* _About this task_
Write out, from the entries below, exactly the lines that run between the lines holding "les arts, à" and "Galvanisé et intrépide, l’artiste", inclusive, and stop there.

**** Dataset entries

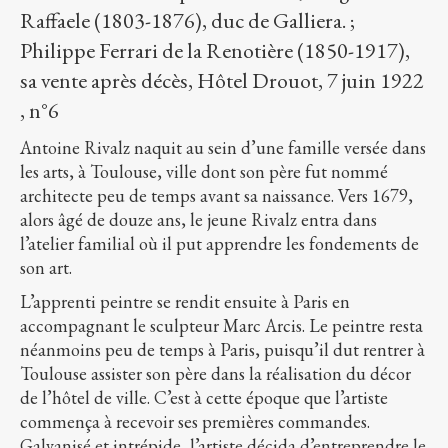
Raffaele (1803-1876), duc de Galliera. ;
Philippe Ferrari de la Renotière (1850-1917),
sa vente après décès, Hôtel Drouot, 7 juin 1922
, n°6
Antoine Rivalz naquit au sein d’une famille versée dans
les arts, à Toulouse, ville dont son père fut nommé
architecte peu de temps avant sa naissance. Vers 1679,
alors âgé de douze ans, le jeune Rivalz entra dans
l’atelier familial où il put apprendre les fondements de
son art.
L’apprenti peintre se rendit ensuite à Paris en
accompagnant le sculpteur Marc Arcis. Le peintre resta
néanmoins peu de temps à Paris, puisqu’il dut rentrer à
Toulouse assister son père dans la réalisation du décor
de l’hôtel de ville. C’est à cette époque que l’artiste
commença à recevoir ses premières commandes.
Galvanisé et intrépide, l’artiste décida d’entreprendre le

********
**** Dataset entries

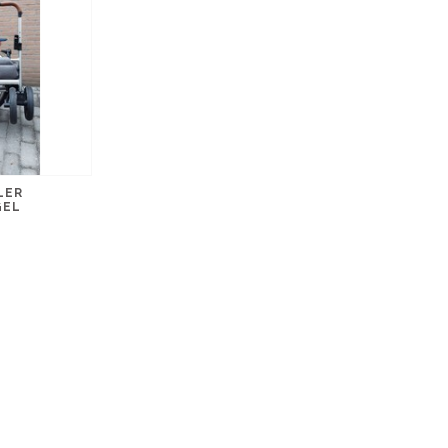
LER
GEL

********
**** Dataset entries

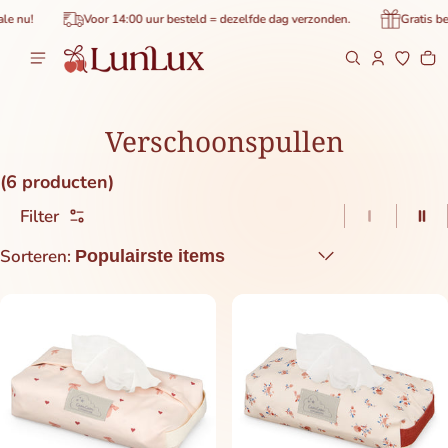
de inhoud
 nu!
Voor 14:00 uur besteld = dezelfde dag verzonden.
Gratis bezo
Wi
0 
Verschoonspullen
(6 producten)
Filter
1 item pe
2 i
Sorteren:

********

* _Written answer_
les arts, à Toulouse, ville dont son père fut nommé
architecte peu de temps avant sa naissance. Vers 1679,
alors âgé de douze ans, le jeune Rivalz entra dans
l’atelier familial où il put apprendre les fondements de
son art.
L’apprenti peintre se rendit ensuite à Paris en
accompagnant le sculpteur Marc Arcis. Le peintre resta
néanmoins peu de temps à Paris, puisqu’il dut rentrer à
Toulouse assister son père dans la réalisation du décor
de l’hôtel de ville. C’est à cette époque que l’artiste
commença à recevoir ses premières commandes.
Galvanisé et intrépide, l’artiste décida d’entreprendre le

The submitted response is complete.